Era increíble cómo los americanos se deleitaban en el habla vulgar, cualquiera que fuera su condición social.
– Señor Goetz -dijo Scholl suavemente-. Explíqueme por qué tendré que vérmelas con toda la Policía Federal. ¿Qué dirían ellos para inculparme? Que un hombre de mediana edad recuperado de una grave enfermedad lee un discurso que suena a arenga pero que igual es aburrido ante un centenar de personas más o menos adormecidas y amables en el palacio de Charlottenburg. Después todos vuelven a casa. Alemania es un país libre y sus ciudadanos pueden hacer y creer lo que quieran.
– Pero usted sigue teniendo a tres polis y un médico fiambres que, para empezar, son los que embarcaron a la policía en esto. ¿Qué cono cree que van a hacer? ¿Dejarlo correr?
– Señor Goetz, los individuos de los que hablamos, al igual que usted, Von Holden o yo mismo, se encuentran en una gran ciudad de Europa llena de personas ambiciosas y sin escrúpulos. Antes de que acabe el día, el inspector McVey y sus amigos se encontrarán en una situación que no podrán relacionar con la Organización. Cuando las autoridades vuelvan a investigar, les sorprenderá descubrir que estos ciudadanos aparentemente respetables tienen, en realidad, pasados sórdidos plagados de secretos oscuros y muy privados que hasta ahora permanecían ocultos a los ojos de sus compañeros de trabajo y de sus familias. Esto quiere decir, en suma, que no son ellos los hombres más indicados para señalar con dedo acusador a personas como yo o como cualquiera de los cien amigos y ciudadanos más respetados de Alemania salvo, por supuesto, que sea con fines de lucro personal, por ejemplo a través del chantaje y la extorsión. ¿No crees que tengo razón, Pascal?

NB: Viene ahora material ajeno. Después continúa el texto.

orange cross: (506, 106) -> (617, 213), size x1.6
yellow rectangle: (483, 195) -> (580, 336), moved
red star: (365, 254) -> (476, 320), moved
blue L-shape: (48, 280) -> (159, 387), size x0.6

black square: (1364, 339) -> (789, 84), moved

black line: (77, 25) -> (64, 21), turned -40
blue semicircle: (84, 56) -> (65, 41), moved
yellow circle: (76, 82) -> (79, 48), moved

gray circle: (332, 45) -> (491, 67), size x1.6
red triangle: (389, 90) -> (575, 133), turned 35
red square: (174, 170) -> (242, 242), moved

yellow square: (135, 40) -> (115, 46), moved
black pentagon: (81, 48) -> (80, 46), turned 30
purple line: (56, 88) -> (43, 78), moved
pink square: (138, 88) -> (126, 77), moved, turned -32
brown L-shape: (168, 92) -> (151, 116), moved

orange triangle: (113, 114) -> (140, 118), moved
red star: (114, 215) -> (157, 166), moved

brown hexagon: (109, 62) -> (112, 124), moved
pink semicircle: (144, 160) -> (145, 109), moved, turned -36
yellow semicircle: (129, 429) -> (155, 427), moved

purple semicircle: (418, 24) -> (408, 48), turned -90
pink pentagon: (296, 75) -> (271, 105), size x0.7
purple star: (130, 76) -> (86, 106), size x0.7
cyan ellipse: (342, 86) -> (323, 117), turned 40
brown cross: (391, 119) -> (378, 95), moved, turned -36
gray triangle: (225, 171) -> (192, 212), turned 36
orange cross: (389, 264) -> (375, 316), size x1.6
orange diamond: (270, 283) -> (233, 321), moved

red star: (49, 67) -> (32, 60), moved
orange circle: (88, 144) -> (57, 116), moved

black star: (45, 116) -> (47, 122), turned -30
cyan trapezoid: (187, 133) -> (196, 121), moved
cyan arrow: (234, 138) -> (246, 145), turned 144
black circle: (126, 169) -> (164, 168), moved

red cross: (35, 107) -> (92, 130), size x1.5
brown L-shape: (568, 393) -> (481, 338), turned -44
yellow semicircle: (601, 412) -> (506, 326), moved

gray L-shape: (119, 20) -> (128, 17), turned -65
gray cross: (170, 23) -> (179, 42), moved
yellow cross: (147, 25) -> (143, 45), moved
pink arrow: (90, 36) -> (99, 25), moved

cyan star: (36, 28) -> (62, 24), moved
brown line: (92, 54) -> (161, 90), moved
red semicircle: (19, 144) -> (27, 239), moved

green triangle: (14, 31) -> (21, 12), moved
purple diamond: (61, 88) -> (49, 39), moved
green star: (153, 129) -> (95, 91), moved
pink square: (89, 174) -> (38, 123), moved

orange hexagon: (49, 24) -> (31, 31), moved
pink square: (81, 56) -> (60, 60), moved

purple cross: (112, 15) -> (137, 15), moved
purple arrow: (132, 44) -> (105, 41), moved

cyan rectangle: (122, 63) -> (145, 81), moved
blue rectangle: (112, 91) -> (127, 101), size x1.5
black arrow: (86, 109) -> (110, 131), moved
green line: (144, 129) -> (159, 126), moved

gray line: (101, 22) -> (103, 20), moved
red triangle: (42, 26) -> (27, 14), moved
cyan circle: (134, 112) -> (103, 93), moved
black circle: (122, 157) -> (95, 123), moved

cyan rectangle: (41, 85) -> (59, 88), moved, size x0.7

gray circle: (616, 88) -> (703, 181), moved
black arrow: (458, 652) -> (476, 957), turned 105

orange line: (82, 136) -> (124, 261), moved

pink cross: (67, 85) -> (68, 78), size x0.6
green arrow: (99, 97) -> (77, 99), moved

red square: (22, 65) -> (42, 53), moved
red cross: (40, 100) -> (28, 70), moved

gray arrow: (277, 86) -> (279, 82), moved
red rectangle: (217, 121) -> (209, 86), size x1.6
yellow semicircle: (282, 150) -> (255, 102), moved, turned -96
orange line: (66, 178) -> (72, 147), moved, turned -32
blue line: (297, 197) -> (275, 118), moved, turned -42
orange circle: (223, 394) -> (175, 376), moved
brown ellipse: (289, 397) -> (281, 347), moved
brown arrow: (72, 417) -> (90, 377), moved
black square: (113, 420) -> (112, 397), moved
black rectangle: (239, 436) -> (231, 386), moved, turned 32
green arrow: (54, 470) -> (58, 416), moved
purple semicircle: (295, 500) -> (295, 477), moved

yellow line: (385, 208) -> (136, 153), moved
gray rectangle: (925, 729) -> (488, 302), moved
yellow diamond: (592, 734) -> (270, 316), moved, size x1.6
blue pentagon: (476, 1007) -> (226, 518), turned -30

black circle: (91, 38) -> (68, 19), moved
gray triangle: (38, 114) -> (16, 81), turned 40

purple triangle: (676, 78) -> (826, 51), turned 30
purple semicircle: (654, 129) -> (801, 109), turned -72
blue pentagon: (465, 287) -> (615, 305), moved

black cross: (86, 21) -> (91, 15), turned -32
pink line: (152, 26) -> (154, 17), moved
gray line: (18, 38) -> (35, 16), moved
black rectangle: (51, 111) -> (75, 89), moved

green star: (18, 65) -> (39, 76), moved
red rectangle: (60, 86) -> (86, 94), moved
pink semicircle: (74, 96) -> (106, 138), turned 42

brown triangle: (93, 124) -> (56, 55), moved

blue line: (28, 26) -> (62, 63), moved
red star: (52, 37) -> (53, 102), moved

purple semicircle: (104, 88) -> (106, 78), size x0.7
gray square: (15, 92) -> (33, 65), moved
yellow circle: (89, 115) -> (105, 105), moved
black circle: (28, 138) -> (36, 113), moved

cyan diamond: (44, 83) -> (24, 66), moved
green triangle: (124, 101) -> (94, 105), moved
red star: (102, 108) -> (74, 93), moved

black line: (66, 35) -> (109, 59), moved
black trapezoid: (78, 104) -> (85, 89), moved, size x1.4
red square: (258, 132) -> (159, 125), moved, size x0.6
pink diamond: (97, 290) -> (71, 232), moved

– Desde luego -dijo Von Holden asintiendo. El aislamiento y ejecución de McVey, Osborn, Noble y Remmer le incumbía a él. Del resto se ocuparían las secciones operativas de Los Ángeles, Frankfurt y Londres.
– Como puede ver, señor Goetz, no tenemos de qué preocuparnos. Nada en absoluto. De modo que, salvo si piensa que he omitido algo que valga la pena discutir, preferiría volver al tema de nuestra adquisición de la productora.
Sonó el teléfono de Scholl y éste levantó el auricular.
Escuchó un rato y luego miró a Goetz sonriendo. -Desde luego que sí -dijo-. Siempre estoy disponible para el cardenal O'Connel.